«Os movimentos culturais dos anos cinquenta e sessenta no Ocidente fizeram algum sentido ao por em causa poderes e instituições demasiadamente rígidas e tendencialmente hipócritas.»
A alternativa à censura cultural e comportamental “tendencialmente hipócrita”, é a hipocrisia total consumada mediante a censura do pensamento.
A não-esquerda tende a ver a esquerda como um movimento de idiotas bem-intencionados e de irresponsáveis que não sabem o que andam a fazer. Contudo, basta constatarmos a coincidência de pontos-de-vista existente entre a esquerda, por um lado, e George Soros & Plutocracia Lda., por outro lado, para verificarmos que as idiotices do Bloco de Esquerda e da ala radical do Partido Socialista nada têm de idiota.
A esquerda dispõe de intelectuais orgânicos que programam a sua agenda política a décadas de distância. Por exemplo, o conceito político e ideológico de “terceira-via” foi gizado em princípios da década de 1950 pelo intelectual marxista heterodoxo Merleau-Ponty, com o intuito de sublimar e branquear politicamente os excessos de Estaline; e foi preciso que o muro de Berlim caísse para que, já na década de 1990, Tony Blair e quejandos lançassem a ideia de “terceira-via”, como se de uma novidade se tratasse. Aquilo que aos olhos do povo era uma “coisa nova”, já tinha pelo menos 40 anos de idade.
E, no entanto, a não-esquerda teima em subestimar o radicalismo de esquerda; teima em dizer que o esquerdalho é apenas um bando de irresponsáveis com um comportamento errático, uma cambada de inimputáveis que deveria ser interditada.
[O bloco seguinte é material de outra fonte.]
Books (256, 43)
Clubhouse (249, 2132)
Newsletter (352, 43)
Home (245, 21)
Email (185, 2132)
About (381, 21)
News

Todos estes atributos podem até ser verdadeiros, mas também é verdade que o movimento revolucionário obedece a um plano que não é, de todo, errático. Se é verdade que os planos existem para falharem, também é verdade que existem para que se falhe o menos possível.
Ao contrário da esquerda, a direita não tem praticamente intelectuais orgânicos; e aqueles poucos que existem são considerados pela esquerda e pela não-esquerda como sendo lunáticos de extrema-direita e fascistas; e racistas; e homófobos; etc., o que significa que a não-esquerda é apenas uma esquerda em estado de negação: são os “independentes de direita” que, parafraseando Lenine, “são os idiotas úteis de esquerda”; são de esquerda sem terem plena consciência disso.
— Edgar Morin, ex-militante do Partido Comunista Francês
A ideia segundo a qual é possível erradicar do mundo uma sociedade tendencialmente hipócrita, é absurda, e é um conceito ideológico de esquerda que se baseia na ética intencionalista neoplatónica [utopia].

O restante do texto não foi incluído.